Tuesday night: Talking Heids (for Book Week Scotland)
Talking Heids is Edinburgh’s magical new(ish) spoken word night on the block, hosted by one of my all-time favs Colin McGuire (pictured here):

Colin McGuire, the magical MC of Talking Heids

It happens on the third Tuesday of every month (I think? It’s once a month and it’s on a Tuesday night, anyway) at Sofi’s in Leith, and each month two poets are featured. For the BWS event, the two poets were Rob A Mackenzie and Rachel Amey. Rob took us on a brilliant chronological tour through his works, starting with the first poem he ever had published, and ending with brand spanking new hot-off-the-printer work. Rachel, meanwhile, read 100% from memory as always, and as always, blew my mind. Her NHS poem never stops giving me chills.
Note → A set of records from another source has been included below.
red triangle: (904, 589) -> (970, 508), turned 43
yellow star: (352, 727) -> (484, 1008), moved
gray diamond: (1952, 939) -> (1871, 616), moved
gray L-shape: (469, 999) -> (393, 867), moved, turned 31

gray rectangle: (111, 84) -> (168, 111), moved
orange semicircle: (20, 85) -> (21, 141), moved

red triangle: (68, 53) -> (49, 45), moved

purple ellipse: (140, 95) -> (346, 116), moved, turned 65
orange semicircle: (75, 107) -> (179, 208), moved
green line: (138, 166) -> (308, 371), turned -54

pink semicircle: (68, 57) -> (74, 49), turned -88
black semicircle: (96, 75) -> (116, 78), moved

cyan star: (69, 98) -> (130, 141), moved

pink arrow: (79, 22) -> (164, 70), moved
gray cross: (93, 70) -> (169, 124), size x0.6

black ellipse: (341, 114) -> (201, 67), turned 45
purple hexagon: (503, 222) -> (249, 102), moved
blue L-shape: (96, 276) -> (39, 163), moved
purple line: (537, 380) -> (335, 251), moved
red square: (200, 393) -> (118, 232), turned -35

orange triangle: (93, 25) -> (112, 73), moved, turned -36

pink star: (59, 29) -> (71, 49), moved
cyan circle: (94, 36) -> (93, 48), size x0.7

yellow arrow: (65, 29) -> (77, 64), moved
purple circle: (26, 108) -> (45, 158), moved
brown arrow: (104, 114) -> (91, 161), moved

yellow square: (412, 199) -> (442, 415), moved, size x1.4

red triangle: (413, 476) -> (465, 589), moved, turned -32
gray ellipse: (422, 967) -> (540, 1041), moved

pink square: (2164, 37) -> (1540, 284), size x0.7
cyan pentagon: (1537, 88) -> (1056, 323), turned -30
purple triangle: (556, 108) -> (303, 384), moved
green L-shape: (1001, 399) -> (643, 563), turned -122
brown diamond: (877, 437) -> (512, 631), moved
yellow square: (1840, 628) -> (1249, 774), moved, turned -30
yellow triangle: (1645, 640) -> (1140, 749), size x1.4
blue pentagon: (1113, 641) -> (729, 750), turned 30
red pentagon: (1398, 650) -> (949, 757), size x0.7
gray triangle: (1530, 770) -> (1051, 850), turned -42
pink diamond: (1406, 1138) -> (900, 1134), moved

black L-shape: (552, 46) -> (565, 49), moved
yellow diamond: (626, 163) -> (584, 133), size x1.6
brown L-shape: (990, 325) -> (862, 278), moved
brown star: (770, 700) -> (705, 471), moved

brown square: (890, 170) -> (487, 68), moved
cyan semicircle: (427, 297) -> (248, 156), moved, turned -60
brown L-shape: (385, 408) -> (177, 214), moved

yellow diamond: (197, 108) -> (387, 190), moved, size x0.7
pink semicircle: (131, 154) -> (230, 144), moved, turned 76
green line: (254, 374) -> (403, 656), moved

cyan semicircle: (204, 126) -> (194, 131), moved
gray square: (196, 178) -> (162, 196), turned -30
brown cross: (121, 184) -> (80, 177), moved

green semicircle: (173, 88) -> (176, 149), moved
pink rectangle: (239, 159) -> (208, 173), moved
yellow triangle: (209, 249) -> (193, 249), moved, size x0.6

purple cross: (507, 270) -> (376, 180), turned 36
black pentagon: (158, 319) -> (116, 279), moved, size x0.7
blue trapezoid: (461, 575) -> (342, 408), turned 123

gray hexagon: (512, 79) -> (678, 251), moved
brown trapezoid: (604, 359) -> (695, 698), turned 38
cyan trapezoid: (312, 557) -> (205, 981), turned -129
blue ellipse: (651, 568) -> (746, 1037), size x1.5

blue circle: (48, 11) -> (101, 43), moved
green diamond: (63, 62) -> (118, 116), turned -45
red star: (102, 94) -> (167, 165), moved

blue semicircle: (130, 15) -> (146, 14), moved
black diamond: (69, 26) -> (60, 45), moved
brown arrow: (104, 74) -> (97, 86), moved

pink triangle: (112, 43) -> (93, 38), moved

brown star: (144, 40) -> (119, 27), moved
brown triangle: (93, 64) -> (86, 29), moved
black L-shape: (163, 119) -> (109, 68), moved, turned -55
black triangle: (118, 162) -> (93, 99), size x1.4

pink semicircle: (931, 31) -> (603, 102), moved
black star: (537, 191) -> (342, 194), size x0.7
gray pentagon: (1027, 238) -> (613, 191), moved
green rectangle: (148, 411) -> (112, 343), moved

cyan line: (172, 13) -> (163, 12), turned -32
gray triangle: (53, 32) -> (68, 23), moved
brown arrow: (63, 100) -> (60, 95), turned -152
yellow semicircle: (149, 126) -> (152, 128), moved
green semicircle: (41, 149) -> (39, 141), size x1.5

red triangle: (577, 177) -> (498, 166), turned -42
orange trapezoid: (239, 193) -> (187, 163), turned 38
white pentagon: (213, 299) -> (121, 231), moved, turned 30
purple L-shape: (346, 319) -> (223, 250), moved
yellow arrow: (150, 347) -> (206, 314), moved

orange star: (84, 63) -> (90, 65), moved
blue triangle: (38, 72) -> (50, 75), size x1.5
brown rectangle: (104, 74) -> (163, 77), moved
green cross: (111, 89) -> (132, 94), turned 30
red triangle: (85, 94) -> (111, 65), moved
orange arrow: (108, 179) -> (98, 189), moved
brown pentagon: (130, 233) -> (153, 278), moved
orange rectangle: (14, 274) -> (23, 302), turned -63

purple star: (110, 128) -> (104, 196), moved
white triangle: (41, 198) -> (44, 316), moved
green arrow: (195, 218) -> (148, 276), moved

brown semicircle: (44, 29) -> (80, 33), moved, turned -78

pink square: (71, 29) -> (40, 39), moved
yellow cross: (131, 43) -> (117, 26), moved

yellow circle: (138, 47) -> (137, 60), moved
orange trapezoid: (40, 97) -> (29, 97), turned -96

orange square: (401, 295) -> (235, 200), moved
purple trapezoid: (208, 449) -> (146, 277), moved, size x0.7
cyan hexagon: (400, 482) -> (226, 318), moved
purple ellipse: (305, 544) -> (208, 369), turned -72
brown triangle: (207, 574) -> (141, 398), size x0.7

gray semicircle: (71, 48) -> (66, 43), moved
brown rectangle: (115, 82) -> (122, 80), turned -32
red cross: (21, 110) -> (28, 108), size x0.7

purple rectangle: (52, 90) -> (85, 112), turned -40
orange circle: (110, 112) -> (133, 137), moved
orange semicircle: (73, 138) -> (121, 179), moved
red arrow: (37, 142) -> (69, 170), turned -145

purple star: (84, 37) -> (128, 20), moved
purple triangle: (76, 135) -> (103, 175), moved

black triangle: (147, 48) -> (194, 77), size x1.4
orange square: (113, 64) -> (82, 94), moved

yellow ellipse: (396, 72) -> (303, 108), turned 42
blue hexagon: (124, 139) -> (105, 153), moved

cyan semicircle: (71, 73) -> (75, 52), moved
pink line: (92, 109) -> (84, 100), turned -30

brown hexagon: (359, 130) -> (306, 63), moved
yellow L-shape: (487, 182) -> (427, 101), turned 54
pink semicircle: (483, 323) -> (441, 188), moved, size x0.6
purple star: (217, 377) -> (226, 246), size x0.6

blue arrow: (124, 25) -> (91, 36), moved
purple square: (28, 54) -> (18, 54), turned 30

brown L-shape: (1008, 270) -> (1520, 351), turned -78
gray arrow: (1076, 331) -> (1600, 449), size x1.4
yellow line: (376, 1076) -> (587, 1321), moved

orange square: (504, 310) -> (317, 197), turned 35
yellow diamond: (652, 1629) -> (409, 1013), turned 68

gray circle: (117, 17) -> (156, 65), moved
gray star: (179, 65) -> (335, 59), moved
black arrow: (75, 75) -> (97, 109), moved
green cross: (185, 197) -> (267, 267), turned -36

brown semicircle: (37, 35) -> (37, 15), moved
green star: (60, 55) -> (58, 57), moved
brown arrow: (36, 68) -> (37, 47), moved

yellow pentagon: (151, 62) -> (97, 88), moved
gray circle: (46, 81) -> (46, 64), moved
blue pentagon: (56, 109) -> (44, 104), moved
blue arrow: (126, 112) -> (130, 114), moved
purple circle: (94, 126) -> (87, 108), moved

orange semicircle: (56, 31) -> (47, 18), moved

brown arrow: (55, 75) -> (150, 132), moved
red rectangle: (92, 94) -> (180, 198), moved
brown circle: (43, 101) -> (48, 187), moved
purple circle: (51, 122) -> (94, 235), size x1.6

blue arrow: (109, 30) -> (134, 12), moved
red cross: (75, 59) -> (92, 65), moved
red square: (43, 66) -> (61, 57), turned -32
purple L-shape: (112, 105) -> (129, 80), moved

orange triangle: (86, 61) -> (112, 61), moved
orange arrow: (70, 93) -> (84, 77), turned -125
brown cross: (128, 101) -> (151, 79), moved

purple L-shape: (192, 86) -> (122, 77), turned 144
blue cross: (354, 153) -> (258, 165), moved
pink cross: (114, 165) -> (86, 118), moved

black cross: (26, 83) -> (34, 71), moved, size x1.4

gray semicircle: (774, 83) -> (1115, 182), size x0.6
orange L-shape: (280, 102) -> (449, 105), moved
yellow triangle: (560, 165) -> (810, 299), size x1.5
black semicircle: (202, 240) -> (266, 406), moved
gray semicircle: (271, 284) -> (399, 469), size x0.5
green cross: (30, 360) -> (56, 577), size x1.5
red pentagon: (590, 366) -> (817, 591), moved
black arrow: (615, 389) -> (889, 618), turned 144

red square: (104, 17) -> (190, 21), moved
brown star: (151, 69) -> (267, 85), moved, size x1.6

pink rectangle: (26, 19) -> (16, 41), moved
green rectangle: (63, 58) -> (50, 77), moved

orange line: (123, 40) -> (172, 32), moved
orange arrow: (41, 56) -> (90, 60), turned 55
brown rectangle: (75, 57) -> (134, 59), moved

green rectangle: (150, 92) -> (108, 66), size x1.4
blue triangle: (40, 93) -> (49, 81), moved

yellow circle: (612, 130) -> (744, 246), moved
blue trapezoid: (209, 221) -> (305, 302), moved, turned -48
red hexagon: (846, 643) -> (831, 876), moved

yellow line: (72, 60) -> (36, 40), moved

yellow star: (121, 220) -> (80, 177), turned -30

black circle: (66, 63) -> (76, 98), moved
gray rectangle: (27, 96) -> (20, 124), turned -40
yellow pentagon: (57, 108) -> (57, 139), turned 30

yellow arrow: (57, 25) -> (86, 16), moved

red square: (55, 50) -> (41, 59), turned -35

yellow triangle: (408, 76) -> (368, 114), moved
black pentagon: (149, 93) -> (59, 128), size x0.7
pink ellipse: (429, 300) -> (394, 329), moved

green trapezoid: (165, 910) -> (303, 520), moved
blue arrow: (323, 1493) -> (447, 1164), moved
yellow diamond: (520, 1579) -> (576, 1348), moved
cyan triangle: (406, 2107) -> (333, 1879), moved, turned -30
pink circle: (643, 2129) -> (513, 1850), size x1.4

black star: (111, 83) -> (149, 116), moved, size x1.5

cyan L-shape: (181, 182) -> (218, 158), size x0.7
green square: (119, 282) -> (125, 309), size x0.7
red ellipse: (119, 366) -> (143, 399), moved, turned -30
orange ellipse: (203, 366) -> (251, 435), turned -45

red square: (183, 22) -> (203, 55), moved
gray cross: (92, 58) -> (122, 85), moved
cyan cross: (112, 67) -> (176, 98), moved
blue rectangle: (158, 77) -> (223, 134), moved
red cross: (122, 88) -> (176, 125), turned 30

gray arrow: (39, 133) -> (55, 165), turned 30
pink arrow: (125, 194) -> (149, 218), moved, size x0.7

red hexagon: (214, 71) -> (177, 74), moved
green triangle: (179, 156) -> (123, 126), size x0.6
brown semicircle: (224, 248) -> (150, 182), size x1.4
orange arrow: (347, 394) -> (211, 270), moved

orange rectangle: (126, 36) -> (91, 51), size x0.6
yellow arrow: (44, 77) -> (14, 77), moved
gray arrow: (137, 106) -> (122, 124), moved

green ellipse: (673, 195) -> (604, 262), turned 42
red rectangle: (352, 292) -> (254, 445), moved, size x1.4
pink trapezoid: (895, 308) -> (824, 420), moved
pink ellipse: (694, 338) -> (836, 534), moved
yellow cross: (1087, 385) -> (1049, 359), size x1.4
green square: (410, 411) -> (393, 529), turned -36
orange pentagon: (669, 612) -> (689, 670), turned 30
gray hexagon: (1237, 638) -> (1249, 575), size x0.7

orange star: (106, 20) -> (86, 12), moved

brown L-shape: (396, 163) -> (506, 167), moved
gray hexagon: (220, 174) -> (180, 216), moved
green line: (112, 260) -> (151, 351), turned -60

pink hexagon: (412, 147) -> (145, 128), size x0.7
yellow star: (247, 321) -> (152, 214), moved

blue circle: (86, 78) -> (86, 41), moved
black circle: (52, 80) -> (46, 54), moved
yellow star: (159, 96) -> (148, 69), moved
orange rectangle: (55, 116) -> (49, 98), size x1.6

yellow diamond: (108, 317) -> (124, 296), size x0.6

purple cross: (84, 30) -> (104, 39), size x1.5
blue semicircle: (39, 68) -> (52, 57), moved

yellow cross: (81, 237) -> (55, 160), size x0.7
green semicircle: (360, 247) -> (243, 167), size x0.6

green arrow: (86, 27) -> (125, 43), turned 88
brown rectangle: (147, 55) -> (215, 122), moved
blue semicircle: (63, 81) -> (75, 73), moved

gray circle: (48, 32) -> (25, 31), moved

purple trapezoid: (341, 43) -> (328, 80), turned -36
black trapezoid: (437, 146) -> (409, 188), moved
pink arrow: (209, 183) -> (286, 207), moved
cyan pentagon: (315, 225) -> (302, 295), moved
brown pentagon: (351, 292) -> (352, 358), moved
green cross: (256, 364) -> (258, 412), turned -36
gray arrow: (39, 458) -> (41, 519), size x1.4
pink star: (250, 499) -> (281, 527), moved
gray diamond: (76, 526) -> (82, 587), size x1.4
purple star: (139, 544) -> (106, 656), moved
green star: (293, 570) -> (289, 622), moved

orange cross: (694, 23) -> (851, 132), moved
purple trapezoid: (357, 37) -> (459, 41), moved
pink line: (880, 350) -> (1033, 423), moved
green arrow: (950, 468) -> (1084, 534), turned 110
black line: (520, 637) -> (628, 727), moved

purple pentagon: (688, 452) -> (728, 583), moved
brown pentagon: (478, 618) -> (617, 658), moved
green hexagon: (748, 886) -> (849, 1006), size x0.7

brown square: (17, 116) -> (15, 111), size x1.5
The lovely audience at Talking Heids November

There is also an open mic at the end, and among the acts at the BWS one were yours truly, and the really great Mr Roddy Shippin, lurking rather suspiciously by the door in the photo above. Also up at the mic was the barman, who read a Philip Larkin poem rather excellently, and then, emboldened, took out one of his own poems and read his work in public for the first time ever. The poem (he insisted it was not a poem, “just some lines I wrote on a train,” but if that’s not a poem then my whole writing career has been a huge lie) was great, and I always love it when such things happen. Things like that happening are why tiny open mics in pubs are awesome, and why people who pay to listen to poetry are awesome, and why Book Week Scotland is awesome. Yay!

Wednesday night: The 2013 Margaret Harris lecture.
OK, this was not a Book Week Scotland event. In fact, I had to not go to a Book Week Scotland event in order to go to this! But it was for work, and it was fascinating, although I disagreed with a whole lot of it and found the speaker, Tom Devine, somewhat maddening. Fun fact: ten minutes into the lecture (at a kind of pivotal moment, too) we were all evacuated and lots of firemen called because some mime artists set off a smoke machine in the next room. Dramz! Also, my first ever trip to Dundee!

Thursday night: night off.
(I needed to regroup. Also I’d temporarily run out of BWS pin badges to give out.)

Friday night: Communal Dolphin Snouting
Probably the less said about the title of this event, the better (there were lots of squeaky inflatable dolphin-shaped fairground hammer things hanging from the ceiling when I arrived, and as one of the performers I felt somewhat nervous. Fortunately, said dolphin-hammers were not used to attack me, so I must have done OK). Mainly because it means I can say more about PhiFA — full name, the Berlin Philosophical Football Association.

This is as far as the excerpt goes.